Чтение онлайн

ЖАНРЫ

Шрифт:

Даже внимательному историку искусства трудно объяснить, как из пейзажей настроения, громоздких и фотографических по своей живописной оптике «пикников» Курбе или моды на «пленэризм» могли возникнуть те самые Впечатление и Бульвар Капуцинок Моне, безразличные к настроению, абстрактные по отношению к конкретному мотиву, противопоставившие природе автономию красочного мазка. Как из того же «пленэризма» появился Сезанн, в конце жизни поселившийся непосредственно «на мотиве», чтобы не терять зря времени, и создавший нечто иное, независимое от этого мотива, – дисциплинировавший мазок не в состоянии отрефлексировать в сознании, для чего он это делает, ибо его собственные рассуждения о верности натуре полностью расходились с практикой. Необъяснимым остается феномен примкнувшего к фовистам Брака, наиболее поверхностного среди них художника, решившегося превратить свои натурные декорации зимой и весной 1908 года в композиции из геометрических фигур, так поразившие

Матисса. До сих пор ведутся споры о природе перехода так называемого «протокубизма» Пикассо к собственно кубистическим построениям.

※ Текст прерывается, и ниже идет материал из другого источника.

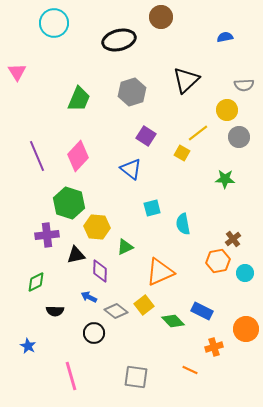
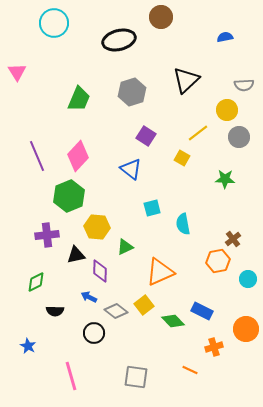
yellow square at (182, 153): moved 5 px down
green hexagon at (69, 203): moved 7 px up; rotated 20 degrees clockwise
cyan circle at (245, 273): moved 3 px right, 6 px down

Анализируя эти и другие явления нового искусства, мы сталкиваемся с порогом некоей критической массы, взрывающейся открытием в пределах живописи. Причем с момента возникновения открытие обречено на самоуничтожение. Период существования фовизма в качестве формообразующего явления составляет четыре года – с 1904 по 1908-й; кубизма – шесть лет – с 1908 по 1913-й; супрематизма – восемь лет – с 1915 по 1923 год. Сжатость земных сроков существования пульсирующих явлений приводит к мысли об их принципиальном процессуальном характере. Дискурс выявляет себя в состоянии пограничья, в сопротивлении всему, что по ту сторону, и разворачивается только в движении – как процесс.

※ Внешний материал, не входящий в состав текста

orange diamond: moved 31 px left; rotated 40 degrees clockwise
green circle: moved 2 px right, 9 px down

Для обозначения всех этих непростых дефиниций нового «вида» бытия искусства в ХХ веке выбрали слово «авангард», которое с трудом превращается в термин, оставаясь бытовым понятием и провоцируя бесконечные споры, правда, связанные не с самим термином, а с разными взглядами на явления или их разными оценками, в зависимости от меняющейся художественной ситуации. Впрочем, если и понимать слово «авангард» только как «передовой армейский отряд», то нельзя сказать, что вызываемые им ассоциации так уж не подходят к обозначению дискурса, развивающегося как динамичный процесс на пограничной территории. Истолкование же термина «авангард» в качестве «передового» искусства (подразумевается, что есть «отсталое») или «революционного» искусства, готовящего или приветствующего социальные революции, уже целиком в руках пользующегося этим термином автора.

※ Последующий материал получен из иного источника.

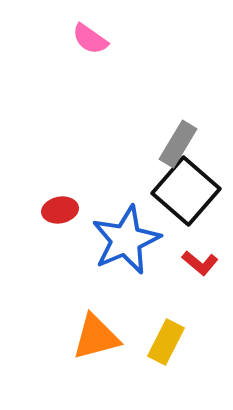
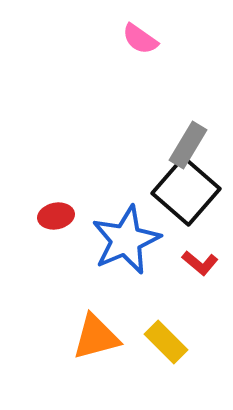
pink semicircle: moved 50 px right
gray rectangle: moved 10 px right, 1 px down
red ellipse: moved 4 px left, 6 px down
yellow rectangle: rotated 72 degrees counterclockwise
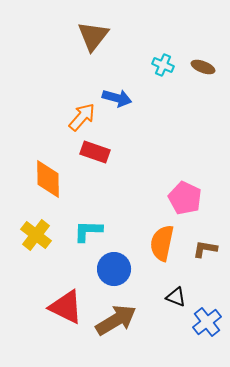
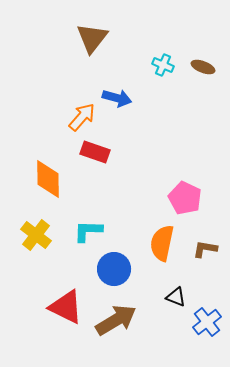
brown triangle: moved 1 px left, 2 px down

Термин «авангард» как обобщенное обозначение вышеназванных явлений возник в 1930-х годах (то есть, согласно хронике исторических событий, в канун Второй мировой войны) в статьях молодого американского критика Клемента Гринберга, с конца 1940-х годов – ведущего теоретика абстрактного искусства. Внушительное эссе Гринберга, опубликованное им в 1939 году в радикальном нью-йоркском журнале «Партизан ревю», называлось «Авангард и китч»; Гринберг ввел сразу два понятия в определение искусства ХХ века: заимствованное из французского языка слово «авангард» и из немецкого – «китч», обозначающее низкие по качеству оформления продукты ширпотреба. Появление обоих как терминов в конце 1930-х крайне симптоматично, ибо к этому времени ослабевает сопротивление «передового отряда» художников массовому обывательскому вкусу. Не только на Востоке, но и на Западе, вне зависимости от тех или иных государственно-политических систем, господствуют спекулятивная имитация отдельных, вырванных из контекста новаторских приемов – с одной стороны, и опошление, приспособление к массовому восприятию памятников и стилей традиционной культуры – с другой. Правда, этап слияния искусства с массами длился недолго. Граница, отделявшая автономное процессуальное искусство от всего, что по ту сторону, вскоре стала огненной, обозначившись кострами, на которых сжигали «дегенеративную» живопись. Так что статью Гринберга «Авангард и китч» можно считать не просто своевременной, но провидческой. Авангард, в понимании Гринберга, сопротивлялся вполне конкретному врагу, обобщенному в слове «китч».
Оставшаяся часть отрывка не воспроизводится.